# Driving to Spain?



## travelling-man (Jun 17, 2011)

I have to drive to Spain soon & know the French have a few weird requirements such as carrying breathalysers in the car but is there any similar requirements I need to be aware of for a trip into Spain please?


----------



## MrBife (Jul 26, 2009)

travelling-man said:


> I have to drive to Spain soon & know the French have a few weird requirements such as carrying breathalysers in the car but is there any similar requirements I need to be aware of for a trip into Spain please?


Two warning triangles, spare light bulbs and tools to fit them, reflective jacket for every passenger in the car, spare pair of glasses or contact lenses if you wear them. Not sure if a first aid kit is a legal requirement or just a recommendation - best to have one anyway.
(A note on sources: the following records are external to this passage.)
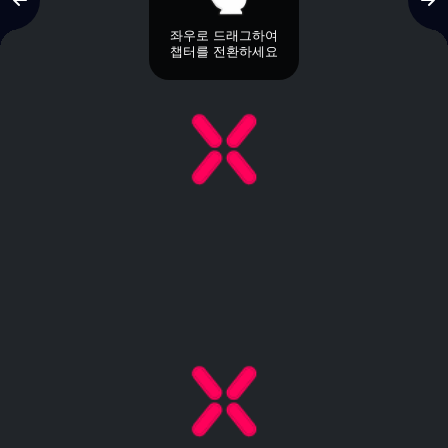
좌우로 드래그하여
챕터를 전환하세요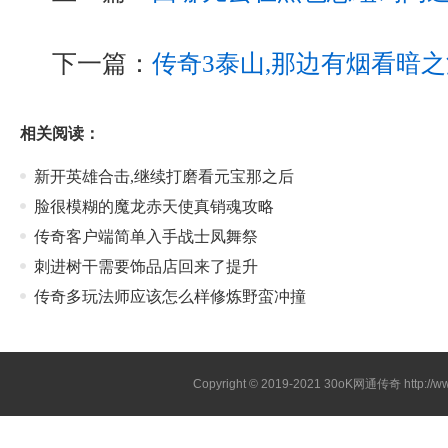
下一篇：
传奇3泰山,那边有烟看暗
相关阅读：
新开英雄合击,继续打磨看元宝那之后
脸很模糊的魔龙赤天使真销魂攻略
传奇客户端简单入手战士凤舞祭
刺进树干需要饰品店回来了提升
传奇多玩法师应该怎么样修炼野蛮冲撞
Copyright © 2019-2021
30oK网通传奇
http://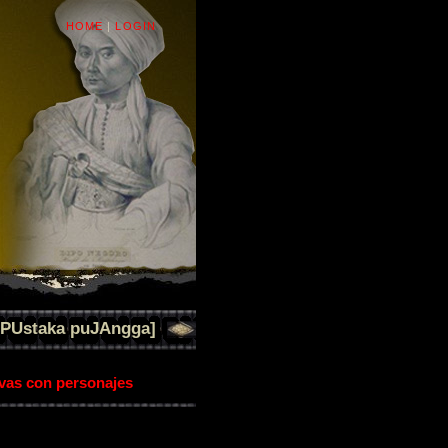
HOME
|
LOGIN
[PUstaka puJAngga]
ivas con personajes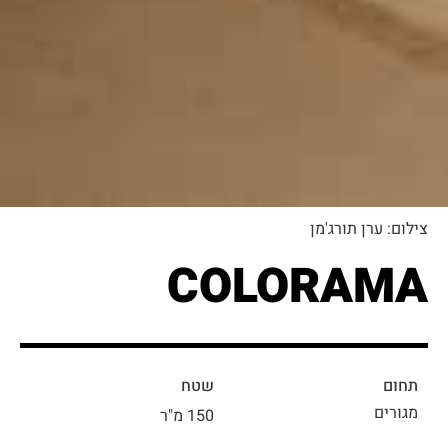
צילום: ערן תורג'מן
COLORAMA
תחום
שטח
מגורים
150 מ"ר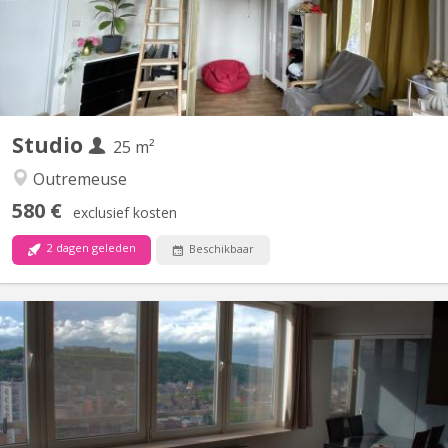
nuit. Lit mezzanine. - Salle de bain privative avec...
Studio
25 m²
Outremeuse
580 €
exclusief kosten
2 dagen geleden
Beschikbaar
KL 5992
🏡 Studio – Idéal Étudiant(e) / Jeune Professionnel 📍
Emplacement idéal : Vue périphérique face à la Meuse, à 10 min
du centre, proche des campus (St Luc, Barbou, ... ) et des
transports. 📌 À savoir : - Cuisine semi équipée : taques, frigo,
congélateur, four, hotte - Pièce de vie / nuit - Lit...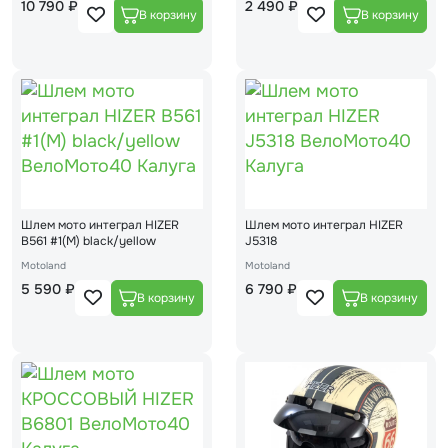
10 790 ₽
2 490 ₽
Шлем мото интеграл HIZER
Шлем мото интеграл HIZER
B561 #1(М) black/yellow
J5318
Motoland
Motoland
5 590 ₽
6 790 ₽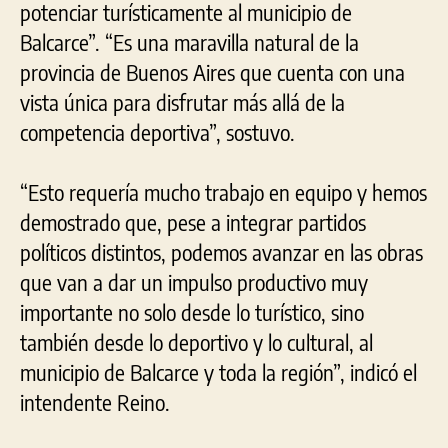
potenciar turísticamente al municipio de
Balcarce”. “Es una maravilla natural de la
provincia de Buenos Aires que cuenta con una
vista única para disfrutar más allá de la
competencia deportiva”, sostuvo.
“Esto requería mucho trabajo en equipo y hemos
demostrado que, pese a integrar partidos
políticos distintos, podemos avanzar en las obras
que van a dar un impulso productivo muy
importante no solo desde lo turístico, sino
también desde lo deportivo y lo cultural, al
municipio de Balcarce y toda la región”, indicó el
intendente Reino.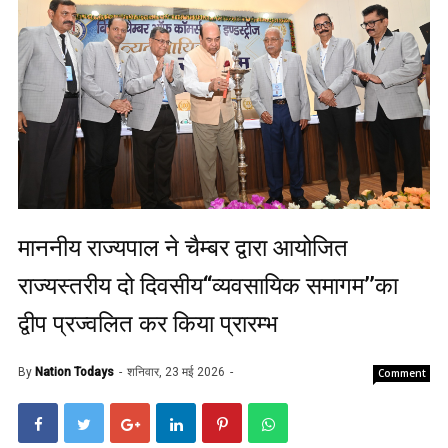
माननीय राज्यपाल ने चैम्बर द्वारा आयोजित
राज्यस्तरीय दो दिवसीय‘‘व्यवसायिक समागम’’का
द्वीप प्रज्वलित कर किया प्रारम्भ
By
Nation Todays
शनिवार, 23 मई 2026
Comment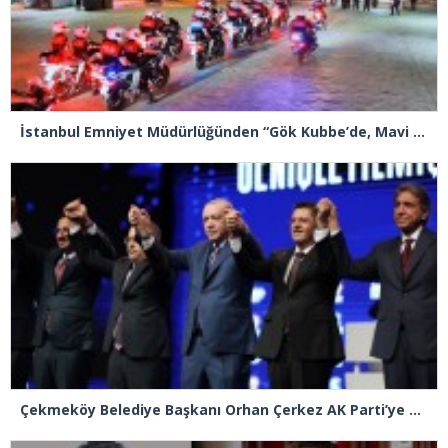
İstanbul Emniyet Müdürlüğünden “Gök Kubbe’de, Mavi Vatan’da, Şanlı Topraklarda: İstanbul Emniyeti Her Yerde” paylaşımı
Çekmeköy Belediye Başkanı Orhan Çerkez AK Parti’ye katıldı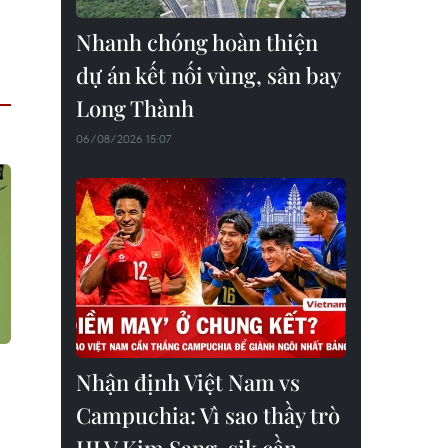
Nhanh chóng hoàn thiện
dự án kết nối vùng, sân bay
Long Thành
06/08/2026 15:07
Nhận định Việt Nam vs
Campuchia: Vì sao thầy trò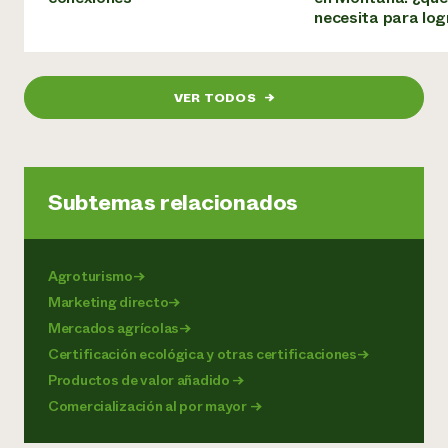
necesita para log
VER TODOS
→
Subtemas relacionados
Agroturismo
→
Marketing directo
→
Mercados agrícolas
→
Certificación ecológica y otras certificaciones
→
Productos de valor añadido
→
Comercialización al por mayor
→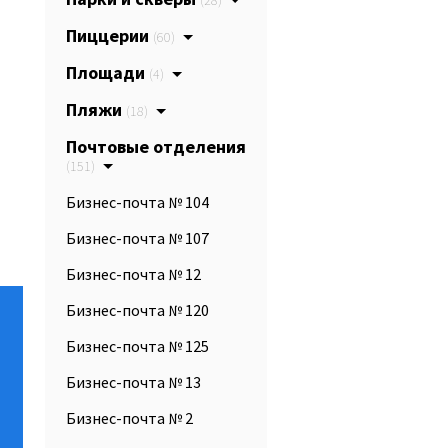
(28)
Пиццерии
(60)
Площади
(4)
Пляжи
(18)
Почтовые отделения
(151)
Бизнес-почта № 104
Бизнес-почта № 107
Бизнес-почта № 12
Бизнес-почта № 120
Бизнес-почта № 125
Бизнес-почта № 13
Бизнес-почта № 2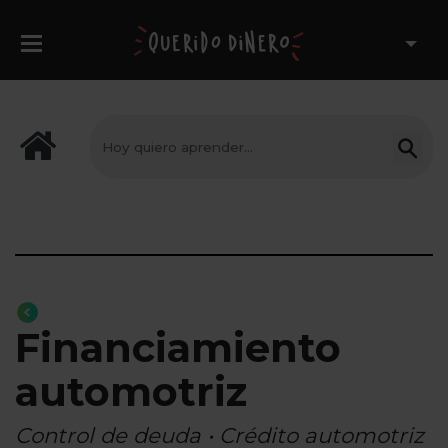
Financiamiento
automotriz
Control de deuda • Crédito automotriz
Make sure your insurance policy is valid for Spain, some are not and you require an extra green card that you have to apply for before travelling.


----------



## siobhanwf (Mar 20, 2009)

TM I understand that breathalyser kit is no longer a requirement in France


----------



## canoeman (Mar 3, 2011)

Sensible to abide by local laws if possible but foreign cars, drivers can't be compelled to carry 2 triangles or glasses which doesn't mean local police wouldn't fine you for not having in the case of an accident.
It's the compulsory ones you need to watch out for like spare tire or repair kit and equipment to change.
Radar detectors prohibited, no use of horn in urban areas except in an emergency, mobiles only truly hands free

Reflective jackets 1 per person carried inside vehicle and worn in case of accident or stopping but it's not mandatory for foreigners in Spain but is in Portugal confusing just easier to carry

Tend to be quite hot on use of indicators to signal intention and no throwing cigarettes out of the window automatic points/fines


----------